In the Tenderloin, when the light is right, you can feel the spirits of long ago Prohibition flappers lit on coke and opium and race music and all things jazz modern. Then the light will change and all you see are cracked out prostitutes, discarded humans, pimps, lonely looking old people, peeling lead paint, competitive rats and the odd posse of sexy club girls who made the wrong turn. There are also, and this is not so obvious to the outsider, plenty of people there who are proud to call the place their home and some of these are right as rain.

I could tell by looking at the clip the kid had rammed into his gun that he could have killed me, my passengers and the kid behind us and had some change left over. The girl in front of the liquor store kept screaming. She was obviously not a smoker. The American Lung Association could have recruited her as a role model. Finally the light changed and the kid with the gun disappeared and so did the kid he had been chasing. The girl screaming in the door of the liquor store stopped. No one died. The assassin was a conscientious young killer: he wasn't going to cap civilians. I made a left onto Hyde and saw him running downhill parallel to us stashing his gun back into his waistband.

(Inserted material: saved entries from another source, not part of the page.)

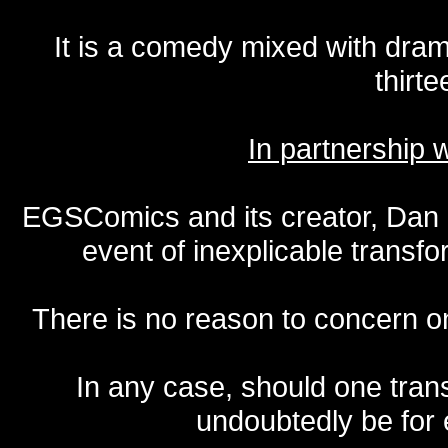
It is a comedy mixed with dr
thirte
In partnership
EGSComics and its creator, Dan S
event of inexplicable transf
There is no reason to concern one
In any case, should one transf
undoubtedly be for 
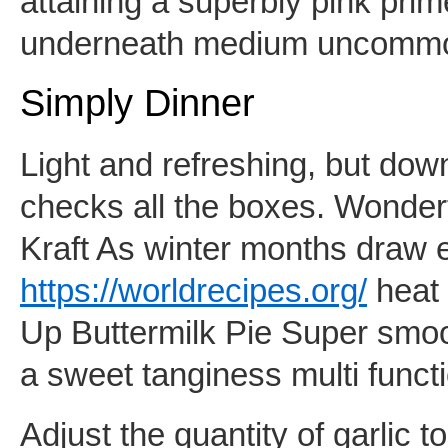
attaining a superbly pink pr
underneath medium uncomm
Simply Dinner
Light and refreshing, but down
checks all the boxes. Wonder
Kraft As winter months draw 
https://worldrecipes.org/
heat 
Up Buttermilk Pie Super smoot
a sweet tanginess multi funct
Adjust the quantity of garlic t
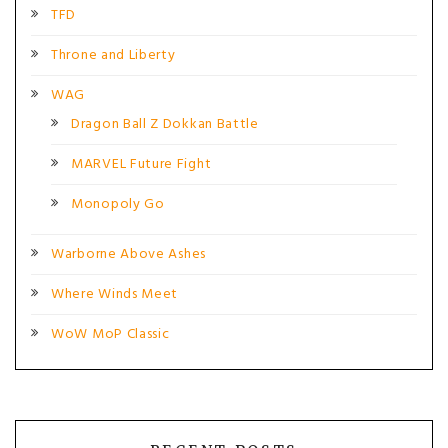
TFD
Throne and Liberty
WAG
Dragon Ball Z Dokkan Battle
MARVEL Future Fight
Monopoly Go
Warborne Above Ashes
Where Winds Meet
WoW MoP Classic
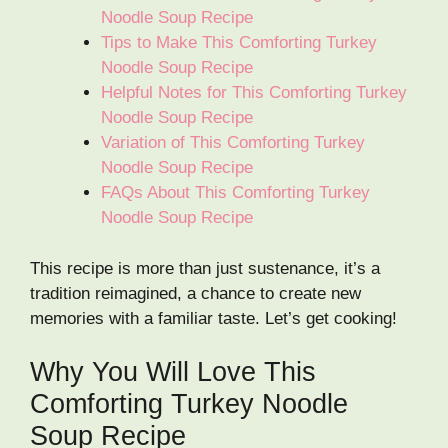
Noodle Soup Recipe
Tips to Make This Comforting Turkey
Noodle Soup Recipe
Helpful Notes for This Comforting Turkey
Noodle Soup Recipe
Variation of This Comforting Turkey
Noodle Soup Recipe
FAQs About This Comforting Turkey
Noodle Soup Recipe
This recipe is more than just sustenance, it’s a
tradition reimagined, a chance to create new
memories with a familiar taste. Let’s get cooking!
Why You Will Love This
Comforting Turkey Noodle
Soup Recipe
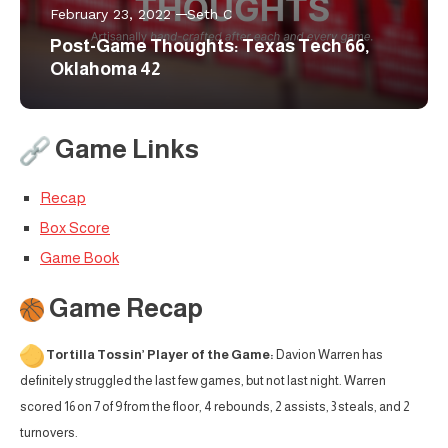
February 23, 2022
Seth C
Post-Game Thoughts: Texas Tech 66,
Oklahoma 42
Game Links
Recap
Box Score
Game Book
Game Recap
Tortilla Tossin’ Player of the Game:
Davion Warren has
definitely struggled the last few games, but not last night. Warren
scored 16 on 7 of 9 from the floor, 4 rebounds, 2 assists, 3 steals, and 2
turnovers.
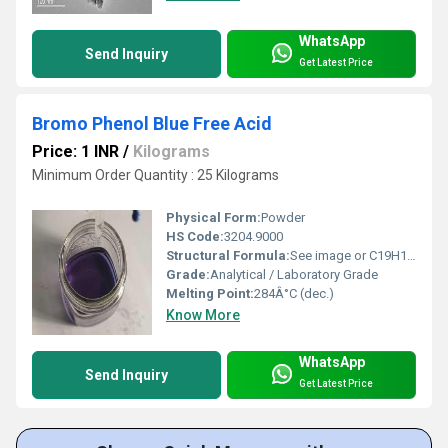
WhatsApp
Send Inquiry
Get Latest Price
Bromo Phenol Blue Free Acid
Price: 1 INR
/
Kilograms
Minimum Order Quantity : 25 Kilograms
Physical Form:
Powder
HS Code:
3204.9000
Structural Formula:
See image or C19H10Br4O5S
Grade:
Analytical / Laboratory Grade
Melting Point:
284Â°C (dec.)
Know More
WhatsApp
Send Inquiry
Get Latest Price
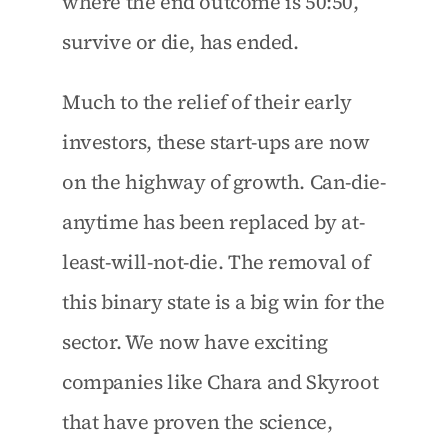
where the end outcome is 50:50, 
survive or die, has ended.
Much to the relief of their early 
investors, these start-ups are now 
on the highway of growth. Can-die-
anytime has been replaced by at-
least-will-not-die. The removal of 
this binary state is a big win for the 
sector. We now have exciting 
companies like Chara and Skyroot 
that have proven the science, 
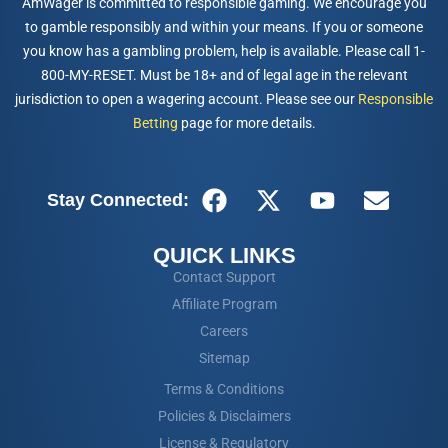
AmWager is committed to responsible gaming. We encourage you
to gamble responsibly and within your means. If you or someone
you know has a gambling problem, help is available. Please call 1-
800-MY-RESET. Must be 18+ and of legal age in the relevant
jurisdiction to open a wagering account. Please see our
Responsible
Betting
page for more details.
Stay Connected:
QUICK LINKS
Contact Support
Affiliate Program
Careers
Sitemap
Terms & Conditions
Policies & Disclaimers
License & Regulatory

It seemed like the responsible thing to do to dial 911 even if it's something I hate doing and won't do unless somebody looks like they're going to die. I rang it up on my cell phone: Metro PCS -- the service that doesn't run credit checks. By the time I reached Market Street I got a prerecorded message.

"Su llamar is muy importante. Si necessita ayudar presa uno, por favor. Para ingles presa dos." I pressed two and waited. My passengers were quiet. Occasionally we would say something meaningless to each other. An instrumental Madonna song played on the emergency dispatch line.

By the time we reached 24th and Portrero, about ten minutes later, I got through to the 911 dispatcher on my cell phone and she asked me if I wanted to talk to the police.

"Aren't you the police?"

"No, I'm just the dispatcher for the highway patrol."

"Is this an emergency?"

"Well I guess. Some kid's running around Ellis and Hyde with a machine gun, and he looks like he wants to put this other kid in the ground. Maybe he will before the night is over. He aimed his gun right at me and my passengers."

"Are you still there?"

"I'm talking to you,"

"I mean are you at Ellis and Hyde?"

"It didn't seem prudent to hang out."

"Do you want to talk to the police, it will take a minute to get through."

I've been told by my nephew who is a surgeon at Walter Reed that when you are shot by a AK-47 or similar such automatic firearm it's a role of the dice which of your body systems gets taken out but usually it's a whole system, like you're entire respiratory system, or your nervous system, or your physical mobility period.

In other words, I'd have bled to death by then.

"Nevermind," I said.

I let my fares out. We didn't say anything and I drove off. I had about seven more fares that night.